TASK MATERIAL:
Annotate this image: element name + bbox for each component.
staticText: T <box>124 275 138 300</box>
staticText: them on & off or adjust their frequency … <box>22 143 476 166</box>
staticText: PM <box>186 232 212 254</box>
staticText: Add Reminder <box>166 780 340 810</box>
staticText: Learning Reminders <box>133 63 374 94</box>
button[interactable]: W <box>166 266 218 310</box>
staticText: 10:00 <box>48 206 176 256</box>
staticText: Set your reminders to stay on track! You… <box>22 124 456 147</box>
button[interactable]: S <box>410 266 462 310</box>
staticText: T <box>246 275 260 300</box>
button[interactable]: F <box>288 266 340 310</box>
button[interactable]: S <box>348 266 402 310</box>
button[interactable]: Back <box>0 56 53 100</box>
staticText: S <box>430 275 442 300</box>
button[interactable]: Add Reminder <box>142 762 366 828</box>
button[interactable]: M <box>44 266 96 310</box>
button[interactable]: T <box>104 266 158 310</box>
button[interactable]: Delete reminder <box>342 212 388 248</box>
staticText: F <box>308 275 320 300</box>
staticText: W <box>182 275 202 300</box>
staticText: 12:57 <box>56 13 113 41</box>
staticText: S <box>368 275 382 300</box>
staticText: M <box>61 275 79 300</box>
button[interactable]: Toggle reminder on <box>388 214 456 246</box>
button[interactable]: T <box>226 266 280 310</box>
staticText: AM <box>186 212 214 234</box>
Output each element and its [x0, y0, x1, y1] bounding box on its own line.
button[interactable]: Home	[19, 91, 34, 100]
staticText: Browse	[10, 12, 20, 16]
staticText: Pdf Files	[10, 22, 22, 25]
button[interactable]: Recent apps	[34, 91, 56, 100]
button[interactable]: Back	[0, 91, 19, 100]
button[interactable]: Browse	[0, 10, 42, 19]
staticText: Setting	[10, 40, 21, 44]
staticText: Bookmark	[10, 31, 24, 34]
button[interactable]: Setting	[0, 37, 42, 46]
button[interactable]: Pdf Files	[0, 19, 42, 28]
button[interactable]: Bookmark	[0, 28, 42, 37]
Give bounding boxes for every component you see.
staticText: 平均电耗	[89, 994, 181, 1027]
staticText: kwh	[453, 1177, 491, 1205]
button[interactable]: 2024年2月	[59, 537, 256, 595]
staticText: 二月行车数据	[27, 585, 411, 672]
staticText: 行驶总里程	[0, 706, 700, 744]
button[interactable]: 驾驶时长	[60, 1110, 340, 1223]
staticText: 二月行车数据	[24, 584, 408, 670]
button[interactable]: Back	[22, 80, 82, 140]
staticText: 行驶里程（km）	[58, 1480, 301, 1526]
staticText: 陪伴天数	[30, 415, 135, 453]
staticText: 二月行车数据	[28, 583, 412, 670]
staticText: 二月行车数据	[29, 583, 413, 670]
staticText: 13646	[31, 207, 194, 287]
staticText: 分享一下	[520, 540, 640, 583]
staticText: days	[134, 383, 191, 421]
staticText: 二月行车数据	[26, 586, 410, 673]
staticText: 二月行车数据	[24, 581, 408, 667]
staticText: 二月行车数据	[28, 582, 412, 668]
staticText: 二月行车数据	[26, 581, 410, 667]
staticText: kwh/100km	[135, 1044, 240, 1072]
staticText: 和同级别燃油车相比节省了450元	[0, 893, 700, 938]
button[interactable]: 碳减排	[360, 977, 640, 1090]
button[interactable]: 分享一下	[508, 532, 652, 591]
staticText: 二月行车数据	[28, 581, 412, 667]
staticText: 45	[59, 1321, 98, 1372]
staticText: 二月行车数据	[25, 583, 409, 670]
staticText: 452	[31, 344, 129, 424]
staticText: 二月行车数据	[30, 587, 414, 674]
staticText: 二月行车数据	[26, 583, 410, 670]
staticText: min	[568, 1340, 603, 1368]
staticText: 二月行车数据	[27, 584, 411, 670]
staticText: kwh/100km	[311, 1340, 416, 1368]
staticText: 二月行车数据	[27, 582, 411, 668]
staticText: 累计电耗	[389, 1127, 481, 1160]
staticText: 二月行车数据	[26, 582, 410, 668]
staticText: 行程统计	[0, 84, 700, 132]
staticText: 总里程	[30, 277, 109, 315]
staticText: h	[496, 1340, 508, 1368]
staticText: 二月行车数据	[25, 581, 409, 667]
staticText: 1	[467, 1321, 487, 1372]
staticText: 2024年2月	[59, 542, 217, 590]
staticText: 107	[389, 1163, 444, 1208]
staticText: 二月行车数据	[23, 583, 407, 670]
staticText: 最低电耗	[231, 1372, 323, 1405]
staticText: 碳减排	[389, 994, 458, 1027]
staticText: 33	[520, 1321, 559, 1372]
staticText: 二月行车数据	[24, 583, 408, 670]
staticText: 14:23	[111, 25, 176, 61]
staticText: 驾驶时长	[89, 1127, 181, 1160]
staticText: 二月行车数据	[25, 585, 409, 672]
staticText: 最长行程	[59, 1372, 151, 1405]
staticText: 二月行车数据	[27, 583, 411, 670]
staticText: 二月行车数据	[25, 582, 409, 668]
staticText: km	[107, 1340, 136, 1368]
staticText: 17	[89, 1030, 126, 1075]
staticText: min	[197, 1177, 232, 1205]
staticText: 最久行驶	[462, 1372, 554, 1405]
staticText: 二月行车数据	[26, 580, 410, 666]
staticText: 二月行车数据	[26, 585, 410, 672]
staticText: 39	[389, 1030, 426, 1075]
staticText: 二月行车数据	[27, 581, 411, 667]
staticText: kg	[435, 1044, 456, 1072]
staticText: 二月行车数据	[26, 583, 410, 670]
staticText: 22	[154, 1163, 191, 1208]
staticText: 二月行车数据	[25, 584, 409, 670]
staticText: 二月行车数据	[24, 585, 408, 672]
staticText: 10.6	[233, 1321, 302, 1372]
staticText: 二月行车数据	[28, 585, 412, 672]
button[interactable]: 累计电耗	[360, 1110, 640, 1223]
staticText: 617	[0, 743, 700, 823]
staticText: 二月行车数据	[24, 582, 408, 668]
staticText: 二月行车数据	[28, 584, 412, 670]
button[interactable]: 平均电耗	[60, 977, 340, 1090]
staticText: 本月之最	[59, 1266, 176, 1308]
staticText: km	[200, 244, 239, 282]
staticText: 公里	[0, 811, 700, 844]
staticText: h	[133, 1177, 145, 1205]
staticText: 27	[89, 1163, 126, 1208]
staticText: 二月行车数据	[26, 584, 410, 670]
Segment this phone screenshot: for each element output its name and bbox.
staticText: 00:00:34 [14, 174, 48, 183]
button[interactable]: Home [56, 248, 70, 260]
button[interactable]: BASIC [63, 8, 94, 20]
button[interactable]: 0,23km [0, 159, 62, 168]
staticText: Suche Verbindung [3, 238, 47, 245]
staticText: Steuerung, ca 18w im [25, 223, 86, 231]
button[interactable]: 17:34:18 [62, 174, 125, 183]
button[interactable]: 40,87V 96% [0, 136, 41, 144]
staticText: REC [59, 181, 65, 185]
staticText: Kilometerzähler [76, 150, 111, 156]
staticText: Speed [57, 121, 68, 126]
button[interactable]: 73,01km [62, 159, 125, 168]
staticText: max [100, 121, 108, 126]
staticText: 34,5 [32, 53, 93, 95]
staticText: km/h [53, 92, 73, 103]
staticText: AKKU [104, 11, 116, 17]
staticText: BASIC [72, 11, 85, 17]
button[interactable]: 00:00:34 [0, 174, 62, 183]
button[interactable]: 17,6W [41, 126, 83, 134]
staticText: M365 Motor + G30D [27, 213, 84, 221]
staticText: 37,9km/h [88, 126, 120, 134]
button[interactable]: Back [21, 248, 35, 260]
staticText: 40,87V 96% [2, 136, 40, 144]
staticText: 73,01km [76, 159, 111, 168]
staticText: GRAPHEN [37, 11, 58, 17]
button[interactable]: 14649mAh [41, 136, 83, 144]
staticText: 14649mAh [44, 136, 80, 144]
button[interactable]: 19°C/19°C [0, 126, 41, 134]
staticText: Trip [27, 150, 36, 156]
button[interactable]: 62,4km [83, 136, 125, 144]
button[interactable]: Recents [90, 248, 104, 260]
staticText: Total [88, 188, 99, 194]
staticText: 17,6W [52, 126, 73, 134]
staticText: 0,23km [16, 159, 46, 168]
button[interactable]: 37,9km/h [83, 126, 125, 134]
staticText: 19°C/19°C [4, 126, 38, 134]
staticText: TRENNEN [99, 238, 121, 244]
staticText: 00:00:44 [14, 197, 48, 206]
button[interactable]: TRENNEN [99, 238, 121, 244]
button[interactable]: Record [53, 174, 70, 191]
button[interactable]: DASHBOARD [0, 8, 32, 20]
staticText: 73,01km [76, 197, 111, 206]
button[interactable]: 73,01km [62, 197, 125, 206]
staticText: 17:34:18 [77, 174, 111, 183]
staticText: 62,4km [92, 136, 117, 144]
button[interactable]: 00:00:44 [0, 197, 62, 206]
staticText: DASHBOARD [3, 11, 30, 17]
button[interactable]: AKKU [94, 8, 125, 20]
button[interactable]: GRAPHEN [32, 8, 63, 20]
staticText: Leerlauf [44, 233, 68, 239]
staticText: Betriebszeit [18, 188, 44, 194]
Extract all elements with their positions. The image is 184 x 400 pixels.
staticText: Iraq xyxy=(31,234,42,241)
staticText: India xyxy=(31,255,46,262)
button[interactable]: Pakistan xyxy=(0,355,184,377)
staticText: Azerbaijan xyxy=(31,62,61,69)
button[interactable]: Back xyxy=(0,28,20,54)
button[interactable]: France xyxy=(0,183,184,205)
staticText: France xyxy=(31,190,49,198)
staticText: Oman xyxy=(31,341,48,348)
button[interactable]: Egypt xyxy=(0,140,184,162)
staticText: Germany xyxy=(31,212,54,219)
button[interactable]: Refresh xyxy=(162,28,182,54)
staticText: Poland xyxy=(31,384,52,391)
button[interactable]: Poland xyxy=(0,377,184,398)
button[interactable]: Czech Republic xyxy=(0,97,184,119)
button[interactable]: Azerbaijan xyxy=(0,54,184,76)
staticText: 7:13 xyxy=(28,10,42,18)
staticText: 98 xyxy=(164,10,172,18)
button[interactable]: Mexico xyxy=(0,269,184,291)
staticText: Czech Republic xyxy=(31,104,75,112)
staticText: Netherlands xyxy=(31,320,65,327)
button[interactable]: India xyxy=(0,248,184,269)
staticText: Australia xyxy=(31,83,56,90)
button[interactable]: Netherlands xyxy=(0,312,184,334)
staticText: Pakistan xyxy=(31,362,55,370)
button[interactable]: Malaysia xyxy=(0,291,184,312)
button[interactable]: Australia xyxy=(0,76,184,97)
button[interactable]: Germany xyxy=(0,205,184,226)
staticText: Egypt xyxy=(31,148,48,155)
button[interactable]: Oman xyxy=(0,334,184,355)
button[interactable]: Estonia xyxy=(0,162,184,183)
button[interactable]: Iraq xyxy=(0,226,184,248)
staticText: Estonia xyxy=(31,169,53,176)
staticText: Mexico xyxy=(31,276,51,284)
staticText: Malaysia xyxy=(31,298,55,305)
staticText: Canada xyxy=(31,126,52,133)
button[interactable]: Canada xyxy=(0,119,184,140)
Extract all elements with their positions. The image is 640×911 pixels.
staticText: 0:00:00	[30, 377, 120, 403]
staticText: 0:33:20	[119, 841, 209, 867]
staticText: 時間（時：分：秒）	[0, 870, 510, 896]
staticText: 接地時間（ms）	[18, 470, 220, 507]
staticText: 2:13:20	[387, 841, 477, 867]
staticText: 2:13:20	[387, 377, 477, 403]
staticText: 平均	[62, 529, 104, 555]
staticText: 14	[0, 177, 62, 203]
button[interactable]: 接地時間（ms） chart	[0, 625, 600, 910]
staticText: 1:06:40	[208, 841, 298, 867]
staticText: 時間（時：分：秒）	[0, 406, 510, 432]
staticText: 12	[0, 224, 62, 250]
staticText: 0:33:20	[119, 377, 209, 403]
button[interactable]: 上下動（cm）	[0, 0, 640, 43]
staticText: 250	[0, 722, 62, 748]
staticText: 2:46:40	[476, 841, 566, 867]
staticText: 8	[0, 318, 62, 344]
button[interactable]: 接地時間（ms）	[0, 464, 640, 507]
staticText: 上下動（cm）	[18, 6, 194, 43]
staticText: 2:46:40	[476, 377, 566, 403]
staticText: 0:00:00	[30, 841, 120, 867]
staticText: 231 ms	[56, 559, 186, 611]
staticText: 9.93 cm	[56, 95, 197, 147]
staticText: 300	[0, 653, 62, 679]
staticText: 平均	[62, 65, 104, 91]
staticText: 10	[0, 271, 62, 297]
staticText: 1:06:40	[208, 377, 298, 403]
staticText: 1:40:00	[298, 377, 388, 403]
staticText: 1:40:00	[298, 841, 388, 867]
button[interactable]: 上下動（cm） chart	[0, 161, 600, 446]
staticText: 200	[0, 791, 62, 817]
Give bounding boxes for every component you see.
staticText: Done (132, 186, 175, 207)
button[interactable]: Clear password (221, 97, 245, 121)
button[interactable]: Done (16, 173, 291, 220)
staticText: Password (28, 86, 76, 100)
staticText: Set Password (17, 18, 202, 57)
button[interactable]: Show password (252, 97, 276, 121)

ACTION ITEM:
Go through the data above and return each line containing the string "Files".

WRITTEN REPLY:
staticText: Pdf Files	[10, 22, 22, 25]
button[interactable]: Pdf Files	[0, 19, 42, 28]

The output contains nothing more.